Reputation: 719
By default, the #split
method work as follows:
"id,name,title(first_name,last_name)".split(",")
will give you following output:
["id", "name", "title(first_name", "last_name)"]
But I want something like following:
["id", "name", "title(first_name,last_name)"]
So, I use following regex (from the this answer) using split to get desired output:
"id,name,title(first_name,last_name)".split(/,(?![^(]*\))/)
But, again when I use another string, which is my actual input above, the logic fails. My actual string is:
"id,name,title(first_name,last_name,address(street,pincode(id,code)))"

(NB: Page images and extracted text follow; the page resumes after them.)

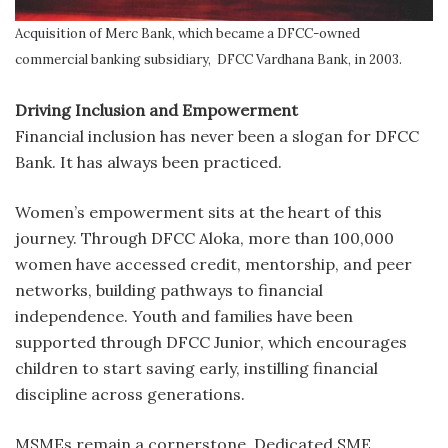
Acquisition of Merc Bank, which became a DFCC-owned
commercial banking subsidiary, DFCC Vardhana Bank, in 2003.
Driving Inclusion and Empowerment
Financial inclusion has never been a slogan for DFCC
Bank. It has always been practiced.
Women’s empowerment sits at the heart of this
journey. Through DFCC Aloka, more than 100,000
women have accessed credit, mentorship, and peer
networks, building pathways to financial
independence. Youth and families have been
supported through DFCC Junior, which encourages
children to start saving early, instilling financial
discipline across generations.
MSMEs remain a cornerstone. Dedicated SME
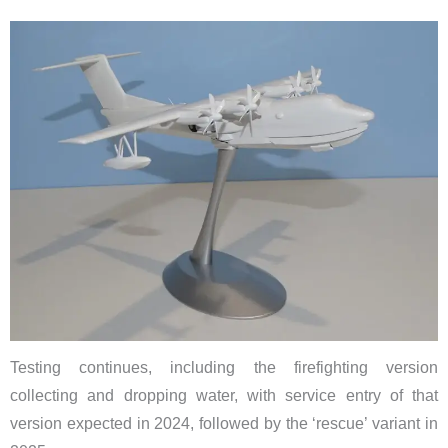
Testing continues, including the firefighting version
collecting and dropping water, with service entry of that
version expected in 2024, followed by the ‘rescue’ variant in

and it is giving following output:
["id", "name", "title(first_name", "last_name", "address(street", "pincode(id,code)))"]
rather than
["id", "name", "title(first_name,last_name,address(street,pincode(id,code)))"]
Upvotes: 4
Views: 866
Reputation: 110675
def doit(str)
split_here = 0.chr
stack = 0
s = str.gsub(/./) do |c|
ret = c
case c
when '('
stack += 1
when ','
ret = split_here, if stack.zero?
when ')'
raise(RuntimeError, "parens are unbalanced") if stack.zero?
stack -= 1
end
ret
end
raise(RuntimeError, "parens are unbalanced, stack at end=#{stack}") if stack > 0
s.split(split_here)
end
doit "id,name,title(first_name,last_name)"
#=> ["id", "name", "title(first_name,last_name)"]
doit "id,name,title(first_name,last_name,address(street,pincode(id,code)))"
#=> ["id", "name", "title(first_name,last_name,address(street,pincode(id,code)))"]
doit "a,b(c(d),e,f)"
#=> ["a", "b(c(d),e,f)"]
doit "id,name,title(first_name,last_name),pub(name,address)"
#=> ["id", "name", "title(first_name,last_name)", "pub(name,address)"]
doit "a,b(c)d),e,f)"
#=> RuntimeError: parens are unbalanced
doit "a,b(c(d),e),f("
#=> RuntimeError: parens are unbalanced, stack at end=["("]
A comma is to be split upon if and only if stack
is zero when it is encountered. If it is to be split upon it is changed to a character (split_here
) that is not in the string. (I used 0.chr
). The string is then split on split_here
.
Upvotes: 3
Reputation: 19
This could be one approach:
"id,name,title(first_name,last_name)".split(",")[0..1] << "id,name,title(first_name,last_name)".split(",")[-2..-1].join
Creating a duplicate string and splitting them both, then combining the first two elements of the first string with the joined last two elements of the second string copy. At least in this specific scenario it would give you the desired result.
Upvotes: -1
Reputation: 3454
Updated Answer
Since the earlier answer didn't take care of all the cases as rightly pointed out in the comments, I'm updating the answer with another solution.
This approach separates the valid commas using a separator |
and, later uses it to split the string using String#split
.
class TokenArrayParser
SPLIT_CHAR = '|'.freeze
def initialize(str)
@str = str
end
def parse
separate_on_valid_comma.split(SPLIT_CHAR)
end
private
def separate_on_valid_comma
dup = @str.dup
paren_count = 0
dup.length.times do |idx|
case dup[idx]
when '(' then paren_count += 1
when ')' then paren_count -= 1
when ',' then dup[idx] = SPLIT_CHAR if paren_count.zero?
end
end
dup
end
end
%w(
id,name,title(first_name,last_name)
id,name,title(first_name,last_name,address(street,pincode(id,code)))
first_name,last_name,address(street,pincode(id,code)),city(name)
a,b(c(d),e,f)
id,name,title(first_name,last_name),pub(name,address)
).each {|str| puts TokenArrayParser.new(str).parse.inspect }
# =>
# ["id", "name", "title(first_name,last_name)"]
# ["id", "name", "title(first_name,last_name,address(street,pincode(id,code)))"]
# ["first_name", "last_name", "address(street,pincode(id,code))", "city(name)"]
# ["a", "b(c(d),e,f)"]
# ["id", "name", "title(first_name,last_name)", "pub(name,address)"]
I'm sure this can be optimized more.
Upvotes: 3